HOWARD WAS WRONG. We sped through the orbits of the outer planets of the big yellow star’s system. Then we trailed along behind the fourth planet out from our new sun, following in its orbit. Not just before lunch, but before Ord even finished his morning coffee.

From space, the planet looked Earthlike, blue with white cloud wisps and polar caps and brown landmasses. As we closed in, we saw that the largest continent was actually one, a landmass connected by a narrow isthmus, like North and South America rotated from North-South to East-West, to lie along the equator like a dumbbell.

One crater-pocked moon orbited the planet’s equatorial belt line, in the plane of the ecliptic. If you think of the planets that orbit a sun as spinning like tops while circling the sun like meatballs around a tray, that tray is the plane of the ecliptic. All the planets and moons of the Solar System we had left behind spun in the plane of the ecliptic. According to Howard, most stars and their systems were arranged the same way.

The planet’s other moon was smaller, the bright red of arterial blood, and marble-smooth. Stranger still, it orbited slowly, north to south, over the poles. As Howard would say, its orbit was perpendicular to the plane of the ecliptic.

Howard and I stood side by side on the toadstool’s platform in the bow, watching the scene come closer. I had my Eternad helmet on, so I could use the optics like binoculars. I narrowed my eyes. “We hit an Earth clone on the button. How convenient.”

Howard shook his head. “Of course it’s convenient. The Firewitch homed on this planet. The Pseudocephalopod would establish itself where it found worlds temperate enough to support life.”

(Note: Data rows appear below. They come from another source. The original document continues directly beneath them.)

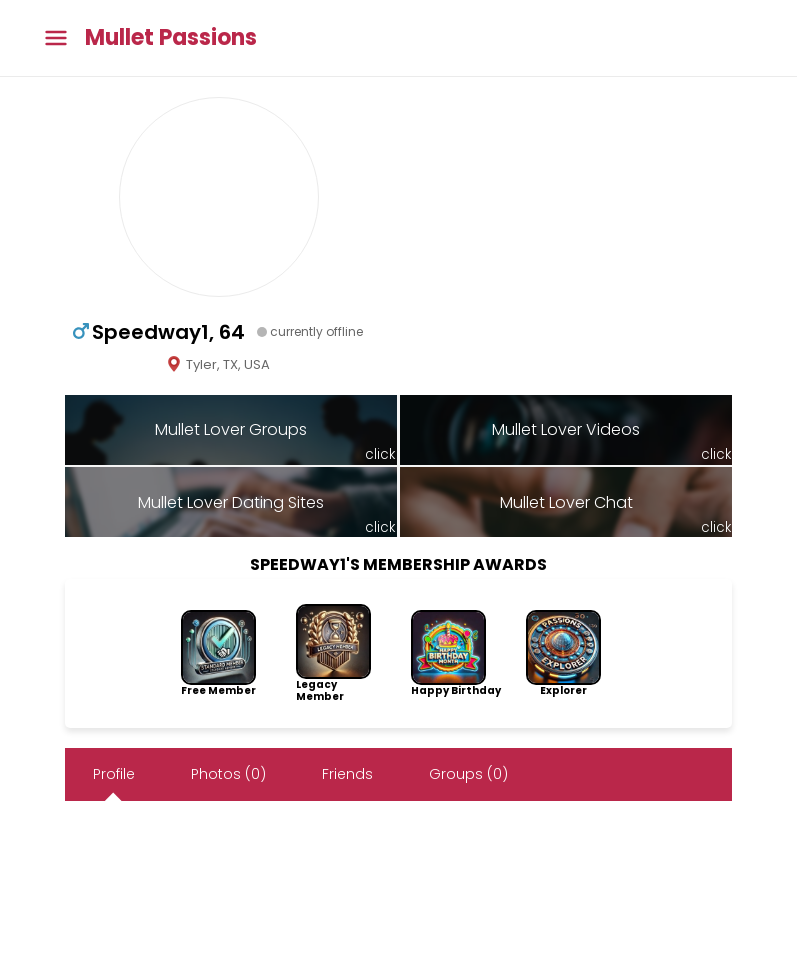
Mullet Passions (171, 38)
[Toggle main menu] (56, 38)
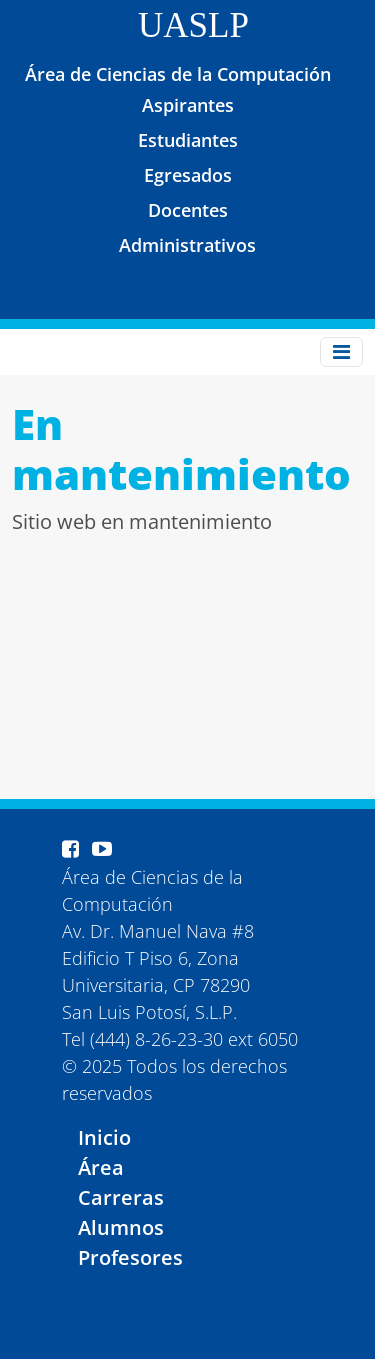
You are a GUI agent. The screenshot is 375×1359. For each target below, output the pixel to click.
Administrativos (187, 245)
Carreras (121, 1197)
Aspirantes (188, 105)
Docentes (188, 210)
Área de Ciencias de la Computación (178, 74)
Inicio (104, 1137)
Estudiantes (188, 140)
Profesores (130, 1257)
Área (101, 1167)
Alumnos (121, 1227)
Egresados (188, 175)
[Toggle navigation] (341, 352)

“But we know the Slugs can just make a rock Earthlike. They were terraforming Ganymede.”

Howard looked away, at a rounded corner of the control chamber. “True. But why terraform if you find an Earthlike planet sitting right in front of you?”

I cocked my head. “But the Slugs did sit out on Ganymede when they found Earth. They bombed us from a distance, like a caveman would beat a rattlesnake with a long stick.”

Howard kept looking away. His Spook “need to know” paranoia was his least-endearing characteristic. “Rattlesnakes are dangerous, if you get too close.”

I narrowed my eyes. “But, Howard, the first time a caveman came across a rattlesnake, he wouldn’t have known it was dangerous. So the analogy doesn’t hold, does it?”

Beyond the transparent bow, we sped on above the ocean, but the inside of the Firewitch felt as still as houses.

Before Howard could answer me, the Firewitch dipped into the planet’s uppermost ionosphere, and red flames of incandescent plasma blossomed from the leading edges of the ship’s forward arms.

Howard pointed at the planet below. “If this were the Pseudocephalopod homeworld, we would have been challenged by now. This ship is going to land in an outpost of some kind.”

“Even if it’s just an outpost, a hundred thousand warriors will storm the ship and kill us,” I said.

Jude frowned up at me. He had clamped in to the pilot’s couch as soon as we reentered the traffic jam of interplanetary space.

Howard and I stood alongside Jude.

I asked Howard, “How much have we slowed?”

Howard rubbed his chin. “I’d guess we’re down to ten thousand miles per hour.”